Quote:
Originally Posted by Td-d
What?
|
Knock sensor equipped engines develop peak bmep until they knock. Cold weather doesn't reduce the detonation point.
Intercooler equipped turbo engines can develop higher torque because the compressed intake charge is cooled effectively by very cold weather, but in the intercooler.
Cold ambient air doesn't affect combustion chamber temperatures by any significant amount. The higher the compression ratio the less the starting air temperature affects pre-ignition charge temperature. Detonation results from end gas spontaneous ignition prematurely caused by the compression wave resulting from the flame front. That in turn limits bmep which limits peak torque. Knock sensors permit combustion pressures to rise up to that point and not beyond.
Therefore, if this engine is controlled by knock sensors then it produces its highest bmep at the point the knock sensor operates.
It is true that colder intake air is denser and therefore an engine not already optimized will run better in cold temperatures than in warm temperatures. This is not the case off engines controlled by knock sensors unless turbo intercooled.
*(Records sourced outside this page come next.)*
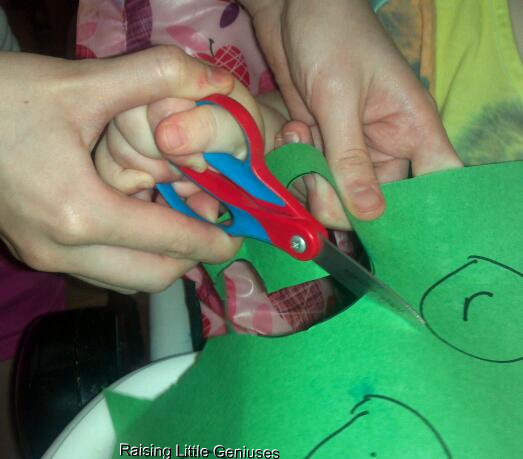 Find the location of a particular element. The width and height of the screenshot is (523, 459). green felt is located at coordinates (469, 234). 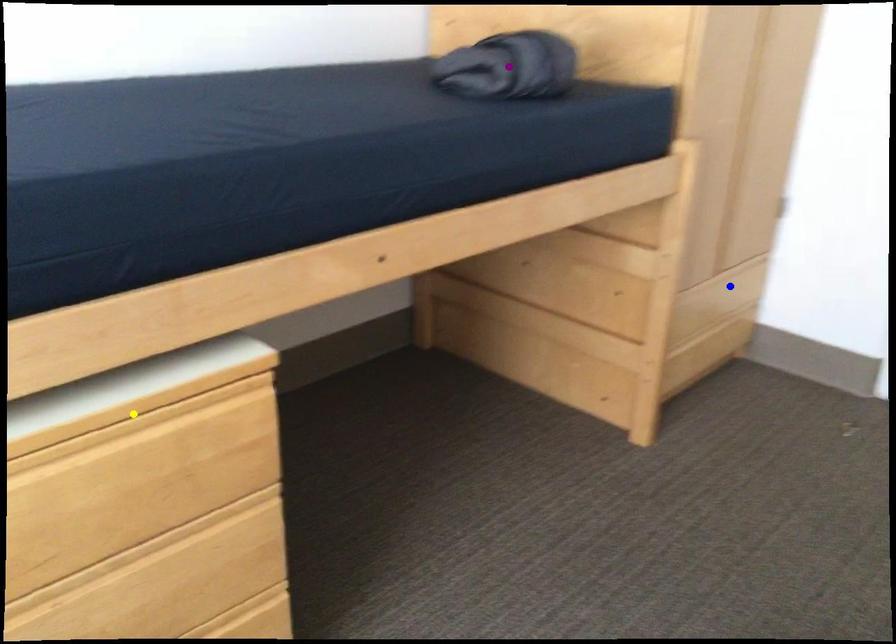 Order these from farthest to nearest:
yellow point | blue point | purple point

1. blue point
2. purple point
3. yellow point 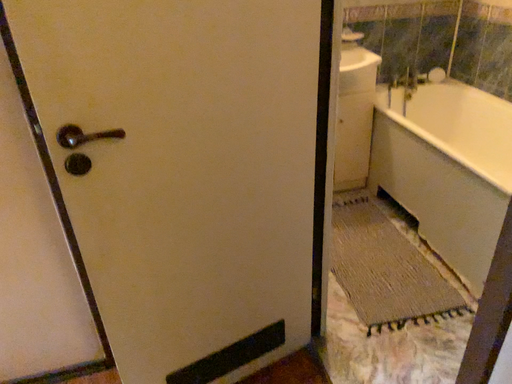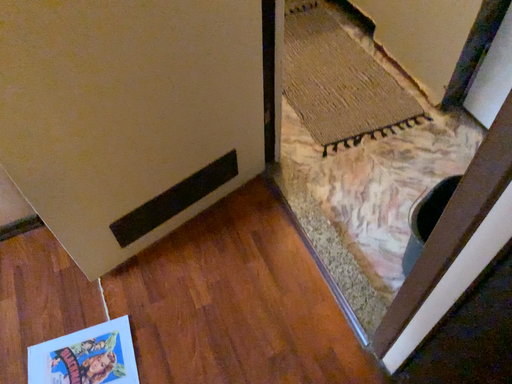 Question: Which way did the camera rotate in the video?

Remember that the key advantage of direction injection is charge cooling resulting from cool fuel sprayed directly into the hot compressed air in the combustion chamber. The starting temperature of that air is pretty much irrelevant now.
This is one reason "cold" air intake modifications won't produce any meaningful extra power out if these engines and because the stock air box is pretty efficient already there are no real flow advantages available either.
While an engine develops higher torque as it ingests more air mass it cannot exceed its designed detonation limit.
If you drove in the 70's and then when the first knock sensor equipped engines came out in the 80's you would realize this.